La problématique du risque et du rendement en gestion d’actifs

La problématique du risque et du rendement en gestion d’actifs

29 octobre 2018 actu investissement 0

La gestion d’actifs, ou « gestion de portefeuille », consiste à gérer des capitaux qui appartiennent à des tiers dans le respect de la réglementation en vigueur. L’objectif premier est de faire prospérer le patrimoine de ces clients via un ensemble d’investissements pour en tirer le meilleur rendement possible en fonction des contraintes et des politiques contractuelles de gestion, ainsi que du niveau de risque choisi.

Les investissements en action peuvent apporter des gains importants, probablement plus élevés que n’importe quelle autre classe d’actifs, mais ils comportent aussi de nombreux risques. Une règle essentielle de la finance est que la rentabilité doit être proportionnelle au niveau de risque inhérent aux l’investissement envisagés. Le risque et le rendement fonctionnent en couple. Ou en tout cas le devraient.

Le gérant du portefeuille a donc la responsabilité d’évaluer les opportunités de gains par rapport aux risques qui en découlent. Christophe Bejach, investisseur émérite, nous explique les risques liés à la gestion d’actifs.

 

Les différents risques de la gestion d’actifs

Il est important de signaler qu’il n’existe pas un seul type de risque sur les marchés financiers. On peut en citer quatre majeurs :

  • Le risque lié à la valorisation des actifs : également appelé risque de marché, il est lié aux fluctuations de la valeur de marché des positions en portefeuilles. Ces fluctuations peuvent provenir de variations dans les performances de la société. Mais elles peuvent aussi provenir d’événements affectant d’autres sociétés du secteur, qui entraînent dans leur sillage haussier ou baissier toutes les entreprises comparables.
  • Le risque de liquidité : il traduit par le risque dans l’incapacité de vendre une position. La liquidité se réduit fortement en période de krach boursier par exemple. Elle peut être temporairement restreinte dans certains fonds d’investissements connaissant des difficultés. Elle peut se tarir pour certains titres exotiques et complexes en fonction d’événements imprévus..
  • Le risque opérationnel : il s’agit du risque de non performance d’une entreprise liée à son activité dans chacun de ses métiers.

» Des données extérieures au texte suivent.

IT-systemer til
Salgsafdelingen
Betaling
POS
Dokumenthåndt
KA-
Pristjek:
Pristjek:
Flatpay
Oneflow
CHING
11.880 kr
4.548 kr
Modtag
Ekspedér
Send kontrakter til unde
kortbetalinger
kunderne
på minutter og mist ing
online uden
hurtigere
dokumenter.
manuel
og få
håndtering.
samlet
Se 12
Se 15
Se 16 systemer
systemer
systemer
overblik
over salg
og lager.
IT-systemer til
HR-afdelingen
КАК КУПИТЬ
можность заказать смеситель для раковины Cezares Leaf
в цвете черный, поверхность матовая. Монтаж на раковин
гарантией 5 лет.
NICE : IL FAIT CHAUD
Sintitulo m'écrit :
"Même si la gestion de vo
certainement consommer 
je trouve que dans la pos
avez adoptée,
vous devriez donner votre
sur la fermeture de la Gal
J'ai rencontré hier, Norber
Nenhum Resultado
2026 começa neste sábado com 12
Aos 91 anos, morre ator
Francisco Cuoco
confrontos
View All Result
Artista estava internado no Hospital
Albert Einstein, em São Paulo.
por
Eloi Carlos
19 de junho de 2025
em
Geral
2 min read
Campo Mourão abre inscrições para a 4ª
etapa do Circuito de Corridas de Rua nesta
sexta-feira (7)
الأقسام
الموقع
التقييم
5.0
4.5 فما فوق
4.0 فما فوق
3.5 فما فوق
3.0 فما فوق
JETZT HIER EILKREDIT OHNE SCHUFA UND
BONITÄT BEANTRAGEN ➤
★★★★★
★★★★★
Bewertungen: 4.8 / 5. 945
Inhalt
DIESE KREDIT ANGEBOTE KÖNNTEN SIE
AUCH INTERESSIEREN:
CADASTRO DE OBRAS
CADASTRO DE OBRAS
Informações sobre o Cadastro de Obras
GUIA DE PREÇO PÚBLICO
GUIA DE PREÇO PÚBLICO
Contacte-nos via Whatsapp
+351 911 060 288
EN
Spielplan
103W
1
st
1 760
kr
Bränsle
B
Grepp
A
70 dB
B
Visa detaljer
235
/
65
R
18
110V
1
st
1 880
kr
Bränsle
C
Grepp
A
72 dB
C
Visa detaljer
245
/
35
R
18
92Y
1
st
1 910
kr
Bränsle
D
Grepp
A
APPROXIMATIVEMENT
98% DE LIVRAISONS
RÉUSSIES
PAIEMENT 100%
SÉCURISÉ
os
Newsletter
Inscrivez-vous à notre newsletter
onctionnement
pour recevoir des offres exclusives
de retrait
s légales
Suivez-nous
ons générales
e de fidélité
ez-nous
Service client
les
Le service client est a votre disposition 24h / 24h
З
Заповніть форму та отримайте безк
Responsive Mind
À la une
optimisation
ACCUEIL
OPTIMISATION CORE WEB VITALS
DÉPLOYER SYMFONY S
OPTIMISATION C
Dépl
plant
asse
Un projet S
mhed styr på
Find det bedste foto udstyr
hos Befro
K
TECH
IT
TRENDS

Les causes potentielles sont nombreuses: Baisse des ventes, à cause de la pression concurrentielle, baisse des marges à cause également de la concurrence ou suite à des inefficiences de production de l’entreprise ou à une hausse de ses coûts. Il peut aussi provenir d’éléments non liés aux métiers eux-même mais affectant l’organisation de l’entreprise (problèmes de contrôle, malveillances, fraudes).
  • Le risque systémique : Il représente le risque d’effondrement d’un marché financier. Il est assez difficile de prévoir ce risque. Ses sources sont parfois géopolitiques, parfois seulement financières.

 

Certains de ces risques sont irréductibles, comme les risques opérationnels. D’autres peuvent être, dans une certaine mesure, contrôlés par la mise en place de réglementations au niveau des États.

L’histoire de la régulation des marchés et du système financier est riche d’aller-retours entre plus de régulation, et moins. Il précise toutefois que l’histoire récente de ce thème, marquée par la grande crise financière (puis économique puis politique) démarrée en 2008 aux USA semble montrer que la déréglementation importante des années Clinton et Bush a été l’un des ferments les plus fondamentaux de cette crise.

La performance et le risque sont étroitement liés. La maîtrise du rendement passe donc par la recherche de l’optimisation entre ces deux paramètres. Pour ce faire, les gérants peuvent s’appuyer sur des outils techniques et sur des modèles mathématiques d’analyse du couple rendement/risque. Les résultats obtenus vont leur permettre de sélections les actifs financiers qui composeront le fonds commun de placement.